On data’s role in investigative reporting: “It’s all about the evidence”

by Sam Berkhead
Oct 30, 2018 in Data Journalism

It’s all about the evidence.

David Donald, a data journalist in residence at the American University School of Communication, stressed this fact during a recent talk with visiting Pakistani journalists from ICFJ’s U.S.-Pakistan Professional Partnership in Journalism.

“Everything I talk about is in the context of evidence,” Donald said. “Investigative reporting is about evidence; data journalism is about evidence.”

Donald, whose investigative work with the Center for Public Integrity (CPI) exposed the lending methods that led to the 2008 U.S. financial crisis and health care providers’ pervasive overcharging of their services to Medicare patients, emphasized that data should always play a role in effective reporting.

Here’s a look at the main points we took away from Donald’s talk:

Have a “document frame of mind”

To effectively use databases and documents as a journalist, Donald said it’s important to have a “document frame of mind.” Essentially, this means you need to work to find documents and data just as much as — if not more than — you work to find sources for quotes.

According to Donald, investigative journalists Don Barlett and Jim Steele define the “document frame of mind” as the state in which a journalist always assumes that somewhere, a document or database exists on any given topic.

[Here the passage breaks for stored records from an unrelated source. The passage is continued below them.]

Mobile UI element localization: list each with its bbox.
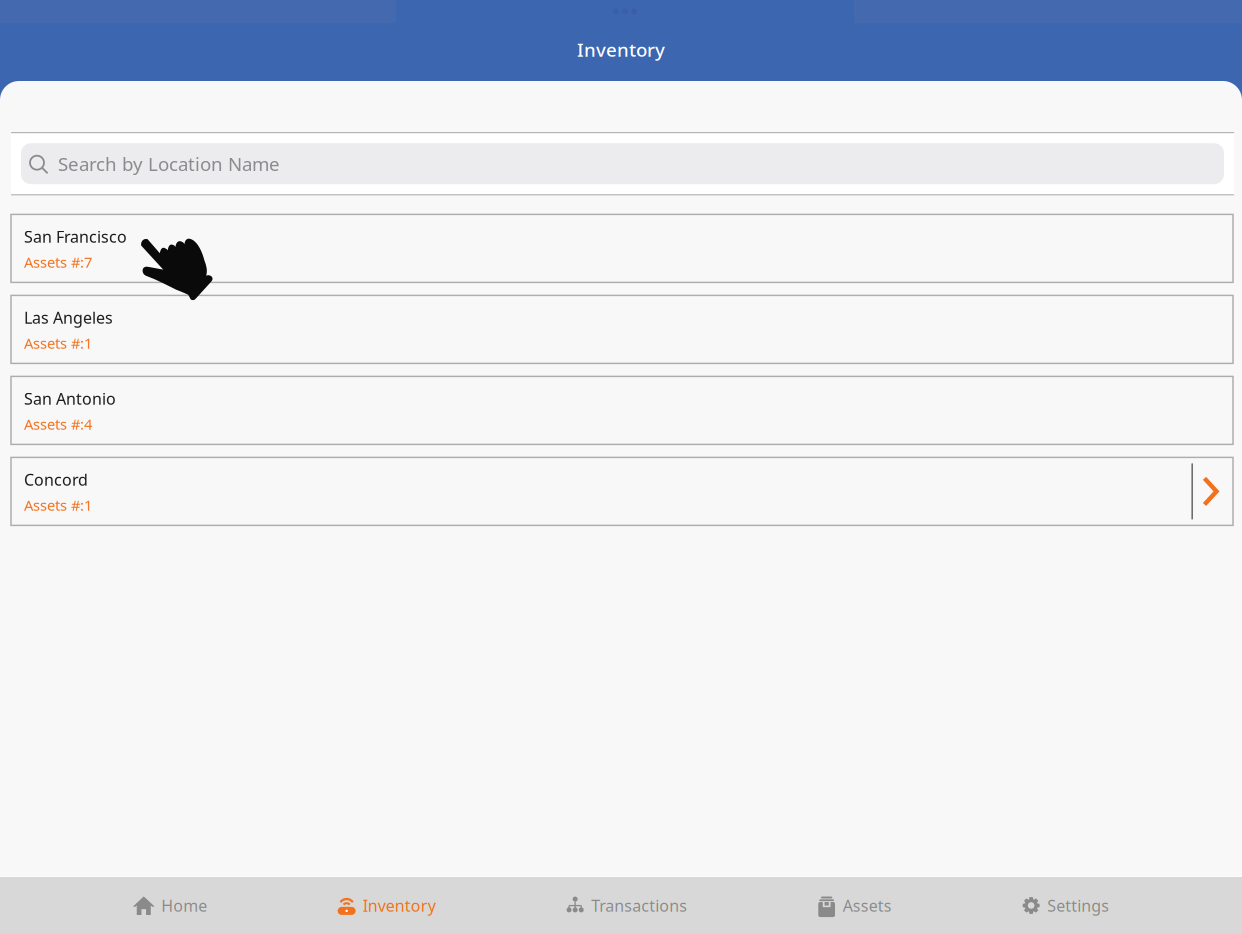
button[interactable]: Settings bbox=[1022, 876, 1109, 934]
button[interactable]: Home bbox=[133, 876, 207, 934]
button[interactable]: San Francisco bbox=[11, 214, 1233, 282]
staticText: Home bbox=[161, 895, 207, 916]
staticText: San Francisco bbox=[24, 226, 127, 247]
staticText: Search by Location Name bbox=[58, 151, 280, 176]
button[interactable]: Las Angeles bbox=[11, 295, 1233, 363]
button[interactable]: Transactions bbox=[566, 876, 687, 934]
button[interactable]: Concord bbox=[11, 457, 1233, 525]
staticText: Inventory bbox=[577, 37, 665, 62]
staticText: Inventory bbox=[363, 895, 436, 916]
staticText: Assets #:1 bbox=[24, 495, 92, 515]
staticText: Settings bbox=[1047, 895, 1109, 916]
staticText: Las Angeles bbox=[24, 307, 113, 328]
button[interactable]: San Antonio bbox=[11, 376, 1233, 444]
button[interactable]: Inventory bbox=[337, 876, 436, 934]
staticText: San Antonio bbox=[24, 388, 116, 409]
staticText: Assets #:7 bbox=[24, 252, 92, 272]
button[interactable]: Assets bbox=[817, 876, 892, 934]
staticText: Transactions bbox=[591, 895, 687, 916]
staticText: Concord bbox=[24, 469, 88, 490]
staticText: Assets #:4 bbox=[24, 414, 92, 434]
staticText: Assets bbox=[843, 895, 892, 916]
staticText: Assets #:1 bbox=[24, 333, 92, 353]
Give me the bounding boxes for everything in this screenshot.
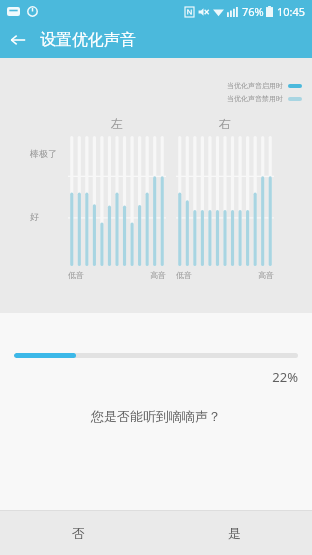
staticText: 当优化声音启用时 bbox=[227, 81, 283, 90]
staticText: 10:45 bbox=[277, 4, 306, 19]
staticText: 设置优化声音 bbox=[40, 30, 136, 50]
staticText: 是 bbox=[228, 525, 241, 541]
staticText: 棒极了 bbox=[30, 148, 57, 159]
staticText: 好 bbox=[30, 211, 39, 222]
staticText: 否 bbox=[72, 525, 85, 541]
button[interactable]: Back bbox=[0, 22, 36, 58]
staticText: 当优化声音禁用时 bbox=[227, 94, 283, 103]
staticText: 低音 bbox=[68, 270, 84, 280]
staticText: 左 bbox=[111, 116, 123, 131]
button[interactable]: 否 bbox=[0, 511, 156, 555]
staticText: 您是否能听到嘀嘀声？ bbox=[0, 408, 312, 424]
staticText: 高音 bbox=[150, 270, 166, 280]
button[interactable]: 是 bbox=[156, 511, 312, 555]
staticText: 低音 bbox=[176, 270, 192, 280]
staticText: 高音 bbox=[258, 270, 274, 280]
staticText: 右 bbox=[219, 116, 231, 131]
staticText: 22% bbox=[14, 368, 298, 386]
staticText: 76% bbox=[242, 4, 264, 19]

“Until proven otherwise, it's your job to figure out where that is,” he explained. “Documents and databases are often official records, so you can quote them as such. A document or database will never call you up before you’re ready to publish and say, ‘I never said that.’ A few sources try to do that, but not a document or database.”

Numbers have a cultural context

Just as one can choose words that represent his or her personal biases, numbers and data can be equally manipulated to support a specific viewpoint without showing the full picture.

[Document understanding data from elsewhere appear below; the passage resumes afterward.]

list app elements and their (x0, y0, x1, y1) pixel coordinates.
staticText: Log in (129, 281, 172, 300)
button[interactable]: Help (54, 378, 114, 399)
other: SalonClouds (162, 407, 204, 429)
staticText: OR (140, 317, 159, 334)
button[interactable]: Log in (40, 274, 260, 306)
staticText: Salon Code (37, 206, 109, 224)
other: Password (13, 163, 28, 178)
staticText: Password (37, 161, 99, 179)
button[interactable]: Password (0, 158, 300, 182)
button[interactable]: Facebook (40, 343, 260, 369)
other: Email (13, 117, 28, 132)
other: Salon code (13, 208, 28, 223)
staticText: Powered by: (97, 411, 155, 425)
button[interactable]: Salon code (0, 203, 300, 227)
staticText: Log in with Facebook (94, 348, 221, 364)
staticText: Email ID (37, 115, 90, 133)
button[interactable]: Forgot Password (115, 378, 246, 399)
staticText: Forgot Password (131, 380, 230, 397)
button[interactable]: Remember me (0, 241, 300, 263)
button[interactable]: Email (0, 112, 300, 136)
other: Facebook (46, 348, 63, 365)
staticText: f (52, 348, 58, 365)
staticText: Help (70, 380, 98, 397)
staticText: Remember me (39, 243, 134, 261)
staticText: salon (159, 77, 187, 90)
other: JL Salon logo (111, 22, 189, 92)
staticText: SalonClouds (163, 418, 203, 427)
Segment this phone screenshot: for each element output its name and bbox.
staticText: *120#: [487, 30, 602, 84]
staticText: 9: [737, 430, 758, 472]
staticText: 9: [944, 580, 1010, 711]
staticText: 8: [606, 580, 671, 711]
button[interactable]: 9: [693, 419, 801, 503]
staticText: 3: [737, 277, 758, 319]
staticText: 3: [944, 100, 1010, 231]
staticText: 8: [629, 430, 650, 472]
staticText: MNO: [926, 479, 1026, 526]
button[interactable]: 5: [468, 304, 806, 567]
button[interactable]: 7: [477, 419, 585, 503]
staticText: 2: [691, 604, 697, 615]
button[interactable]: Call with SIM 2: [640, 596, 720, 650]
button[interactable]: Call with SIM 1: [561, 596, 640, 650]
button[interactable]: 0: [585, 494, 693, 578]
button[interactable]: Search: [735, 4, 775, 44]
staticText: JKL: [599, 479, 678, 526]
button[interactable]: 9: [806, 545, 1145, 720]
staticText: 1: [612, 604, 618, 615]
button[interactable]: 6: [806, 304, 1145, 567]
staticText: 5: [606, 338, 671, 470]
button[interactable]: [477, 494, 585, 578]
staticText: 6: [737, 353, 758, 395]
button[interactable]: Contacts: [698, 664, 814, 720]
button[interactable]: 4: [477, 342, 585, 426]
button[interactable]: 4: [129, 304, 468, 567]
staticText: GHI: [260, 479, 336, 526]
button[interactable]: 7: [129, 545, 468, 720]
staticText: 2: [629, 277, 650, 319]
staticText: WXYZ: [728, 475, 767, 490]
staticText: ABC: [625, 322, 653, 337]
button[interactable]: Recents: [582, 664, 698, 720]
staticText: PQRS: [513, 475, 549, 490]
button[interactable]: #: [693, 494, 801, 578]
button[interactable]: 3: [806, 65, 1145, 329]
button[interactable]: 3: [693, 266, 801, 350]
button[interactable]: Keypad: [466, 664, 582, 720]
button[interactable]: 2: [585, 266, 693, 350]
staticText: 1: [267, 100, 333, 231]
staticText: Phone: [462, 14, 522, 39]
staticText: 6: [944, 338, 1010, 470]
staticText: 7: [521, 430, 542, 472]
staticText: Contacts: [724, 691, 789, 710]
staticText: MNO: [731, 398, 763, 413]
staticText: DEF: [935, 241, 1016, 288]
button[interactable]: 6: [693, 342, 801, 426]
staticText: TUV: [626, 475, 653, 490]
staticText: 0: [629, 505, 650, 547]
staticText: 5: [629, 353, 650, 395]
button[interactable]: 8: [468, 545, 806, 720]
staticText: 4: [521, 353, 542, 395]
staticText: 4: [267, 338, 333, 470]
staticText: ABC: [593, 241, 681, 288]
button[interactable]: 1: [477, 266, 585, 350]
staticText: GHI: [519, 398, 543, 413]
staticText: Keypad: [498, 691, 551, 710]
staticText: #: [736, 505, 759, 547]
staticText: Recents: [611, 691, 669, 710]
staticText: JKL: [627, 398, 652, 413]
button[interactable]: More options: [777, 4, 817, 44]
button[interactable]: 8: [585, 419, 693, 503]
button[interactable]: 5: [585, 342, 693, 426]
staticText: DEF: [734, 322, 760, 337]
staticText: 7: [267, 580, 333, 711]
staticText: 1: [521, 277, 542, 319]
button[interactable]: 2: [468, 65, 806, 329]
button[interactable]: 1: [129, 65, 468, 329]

"Just because you did the math right, doesn’t mean the number isn’t taking sides,” Donald said, emphasizing the importance of computing the median rather than the average.

Donald cited the dispute over player salaries between baseball team owners and athletes that led to the 1994-95 Major League Baseball strike. Team owners typically reported the average, or mean, player salary to the press, which was boosted into the millions of dollars thanks to a few star players with extraordinary salaries. The players, meanwhile, reported the median salary, which removed the outlier effect, revealing that the typical player salary was much less.

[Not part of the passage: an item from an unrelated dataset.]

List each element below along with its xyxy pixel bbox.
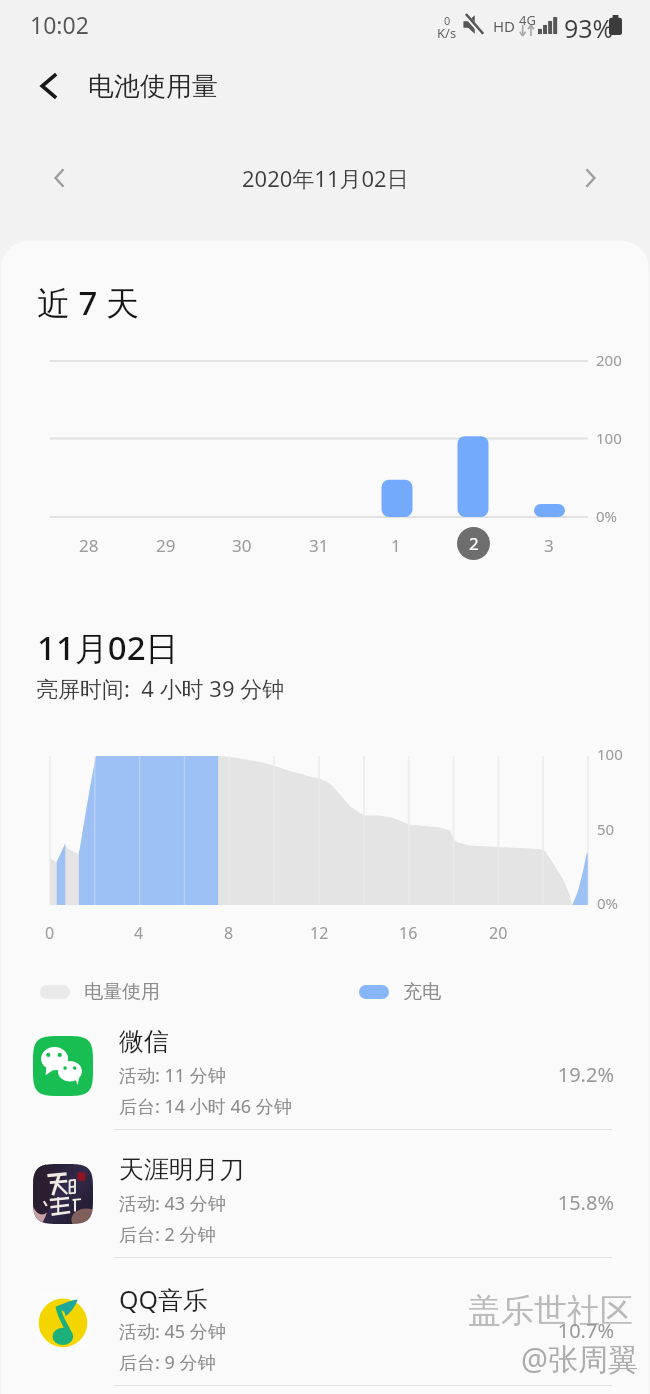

“Every baseball [reporter] back then used the average because they probably didn’t even know how to compute the median,” Donald said.

There’s no such thing as perfect data

When using data in one’s reporting, it’s crucial to remember that all data is inherently flawed, Donald stressed.

“The problem with data is there's no such thing as perfect data,” he said. “There's always problems with the data, because somewhere, somehow, at some point, every piece of data has been touched by human hands, which makes for a high likelihood of errors.”

Data forces the source to be accountable

In addition to changing the way journalists write and present their information, data and evidence also profoundly affect the relationship between journalists and their sources, he said.

“You will have evidence that the source will have to respond to or choose not to respond to — which can make them look really foolish,” Donald said. “If you have no evidence, then what you’re discussing is very general. You’ll write down whatever the source wants to tell you, and don’t know what to ask other than to say ‘What do you think about this?’ or ‘What’s your opinion on this?’

“When you have evidence, you get to say things like ‘I found this evidence here, can you tell me your reaction?’ — and all of a sudden, things change profoundly as a reporter.”

Image CC-licensed on Flickr via romanlily.